Acı ama gerçek böyle maalesef.

“Zıvanadan çıkmak” diye bir tabir vardır dilimizde. Özellikle Anadolu’da yakın geçmişte çok kullanılırdı bu deyim.

Zıvana kelime olarak Farsça kökenli. Etimolojik olarak zabâne/zubâne dil gibi olan her nesne demek. Doğrudan zabân/zubān ya da zebân dil olarak da kullanılır. Edebiyatta çok örneği var.

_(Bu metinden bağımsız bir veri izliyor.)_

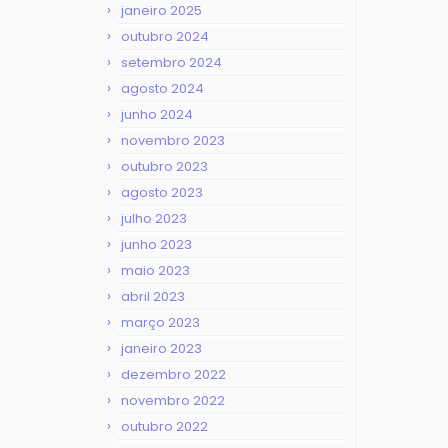
janeiro 2025
outubro 2024
setembro 2024
agosto 2024
junho 2024
novembro 2023
outubro 2023
agosto 2023
julho 2023
junho 2023
maio 2023
abril 2023
março 2023
janeiro 2023
dezembro 2022
novembro 2022
outubro 2022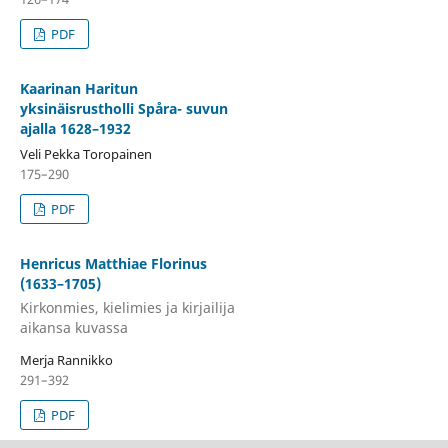
PDF
Kaarinan Haritun
yksinäisrustholli Spåra- suvun
ajalla 1628–1932
Veli Pekka Toropainen
175–290
PDF
Henricus Matthiae Florinus
(1633–1705)
Kirkonmies, kielimies ja kirjailija
aikansa kuvassa
Merja Rannikko
291–392
PDF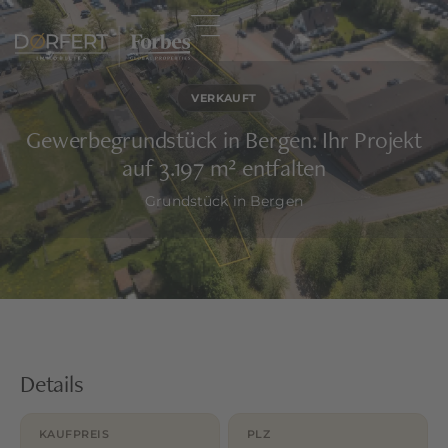
VERKAUFT
Gewerbegrundstück in Bergen: Ihr Projekt
auf 3.197 m² entfalten
Grundstück in Bergen
Details
KAUFPREIS
PLZ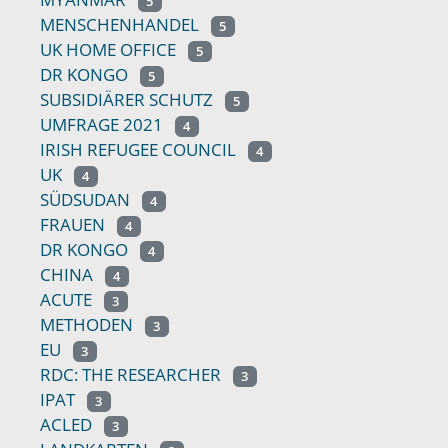
5
MENSCHENHANDEL
5
UK HOME OFFICE
5
DR KONGO
5
SUBSIDIÄRER SCHUTZ
5
UMFRAGE 2021
4
IRISH REFUGEE COUNCIL
4
UK
4
SÜDSUDAN
4
FRAUEN
4
DR KONGO
4
CHINA
4
ACUTE
3
METHODEN
3
EU
3
RDC: THE RESEARCHER
3
IPAT
3
ACLED
3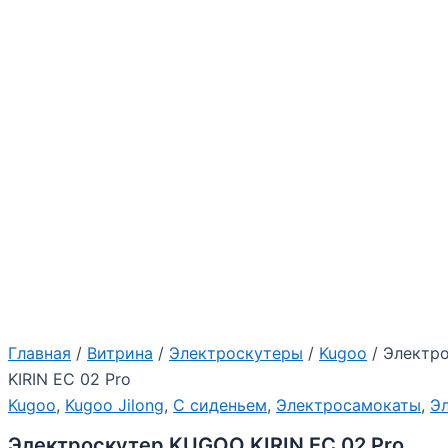
Главная
/
Витрина
/
Электроскутеры
/
Kugoo
/ Электр
KIRIN EC 02 Pro
Kugoo
,
Kugoo Jilong
,
С сиденьем
,
Электросамокаты
,
Э
Электроскутер KUGOO KIRIN EC 02 Pro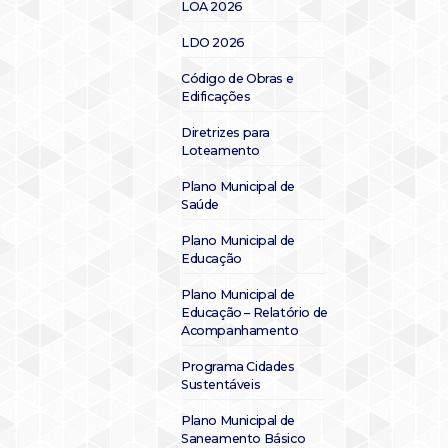
LOA 2026
LDO 2026
Código de Obras e
Edificações
Diretrizes para
Loteamento
Plano Municipal de
Saúde
Plano Municipal de
Educação
Plano Municipal de
Educação – Relatório de
Acompanhamento
Programa Cidades
Sustentáveis
Plano Municipal de
Saneamento Básico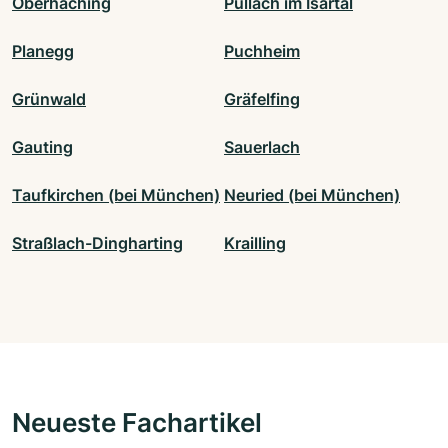
Oberhaching
Pullach im Isartal
Planegg
Puchheim
Grünwald
Gräfelfing
Gauting
Sauerlach
Taufkirchen (bei München)
Neuried (bei München)
Straßlach-Dingharting
Krailling
Neueste Fachartikel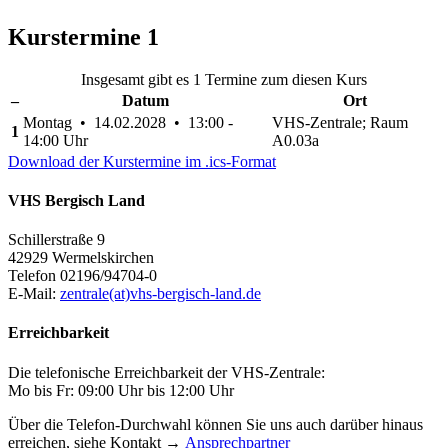
Kurstermine
1
Insgesamt gibt es 1 Termine zum diesen Kurs
–
Datum
Ort
Montag • 14.02.2028 • 13:00 -
VHS-Zentrale; Raum
1
14:00 Uhr
A0.03a
Download der Kurstermine im .ics-Format
VHS Bergisch Land
Schillerstraße 9
42929 Wermelskirchen
Telefon 02196/94704-0
E-Mail:
zentrale(at)vhs-bergisch-land.de
Erreichbarkeit
Die telefonische Erreichbarkeit der VHS-Zentrale:
Mo bis Fr: 09:00 Uhr bis 12:00 Uhr
Über die Telefon-Durchwahl können Sie uns auch darüber hinaus
erreichen, siehe Kontakt →
Ansprechpartner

Ahmet Vefik Paşa, meşhur Lugat-ı Osmani’sinde şu tanımı kullanır: zıvana/zübane, değirmen taşının ekseni, tütün çubuğuna imame takmaya yarayan mil.

Ahmet Mithat Efendi ise “Sigara ağızlığı” der.

Tüm anlamlarını özetlersek kelimenin nasıl zengin ve katmanlı bir anlam kümesi oluşturduğunu görürüz:

1: İki ucu da açık küçük boru. 2: İçine bir şey geçirilmek üzere açılmış delik. 3: Bu deliğe geçirilen mil. 4: Bir kilit dilinin yerleşmesi için açılmış delik. 5: Sigaranın ucuna ağızlık yerine geçirilmiş kâğıt boru. 6: Çubuğun, piponun sap bölümü. 7: Taşkın davranışlarda bulunmak. 8: Çok sinirlenmek, öfkelenmek. 9: Aklını oynatmak, delirmek.

Anadolu’da zıvana ismi birkaç alanda ön plana çıkar. İlki değirmen sektöründe.

Özellikle iç Anadolu’da sıkça kullanılan, değirmen taşlarının ortasında onları hizalamak için bulunan bir kazıktır zıvana. İki ağır değirmen taşının ortasında bulunduğu için de yerinden çıkması oldukça güçtür. Bu nedenle değirmen taşlarını sabit tutan bu alet zamanla halk arasında ‘sükûnunu koruyan, ihtiyatlı ve sabırlı insanın, zıvanadan çıkarak öfkeden deliye dönmesi’ anlamını kazanmıştır. Hassaten tarım ile uğraşılan bölgelerde bu deyim yüzyıllardır kullanılır.

İkincisi inşaat sektöründe.

Özellikte eski yapılarda tavanı taşıyan büyük keresteleri birbirine geçirmek için zıvana modeli uygulanır. Aslında yapıyı ayakta tutan kilit sistemidir zıvana. Ve bir taşıyıcı kalasları çözülürse, yani zıvanadan çıkarsa, o yapının ayakta kalma imkanı yok olur. Kısa sürede yıkılır. Zıvanadan çıkmış bir binada oturulmaz, çökmesi kaderdir artık.

Üçüncüsü ise daha yakın zamanlı. Özellikle geçtiğimiz yüzyılın ortalarından sonlarına kadar kalabalık kentlerde kavşakların ortalarına konulan ve trafik polislerinin içine girip trafiği yönettikleri iki tarafı açık bidona da zıvana denirdi. Kalabalık trafiği yönetemeyen polisin bulunduğu yerden çıkıp şoförler ile dalaşmasına zıvanadan çıkmak denirdi.

Hangi çerçeveden bakarsak bakalım Türkiye artık tam anlamıyla zıvanasından çıkmış bir ülke.

İktidar ile mafyanın ağır değirmentaşları arasında ezilen halk, bu taşların zıvanadan çıkmasıyla çılgın bir kontrolsüzlüğün ve fırdöndü ağırlığın altında bahtsız kaderine koşuyor.

Ülkenin temel direklerinin zıvanaları birer birer atıyor ve milleti ayakta tutan tüm dikişler patlıyor. Ülke binası çöktü çökecek.

Ve nihayetinde akıl almaz derecede pis ve akışkan olan kirli bir trafik neticesinde ülkenin nizamata dair her şey zıvanasından çıkmış durumda. Ülke bir çete ve kişinin ellerinde perişan vaziyette.

Resmi Gazete bile bir kişinin isteğiyle “Bugün yayınlanmıyor” denebiliyor.

Gazeteciler mafyayı değil, mafya gazetecileri ifşa ediyor.

Pislik ve karanlığın leş gibi kokan iç içe geçmişliği memleketi çepeçevre sarmış durumda.

Tekrar edeyim; zıvanasından çıkmış bir ülkenin ayakta durması mümkün değil maalesef.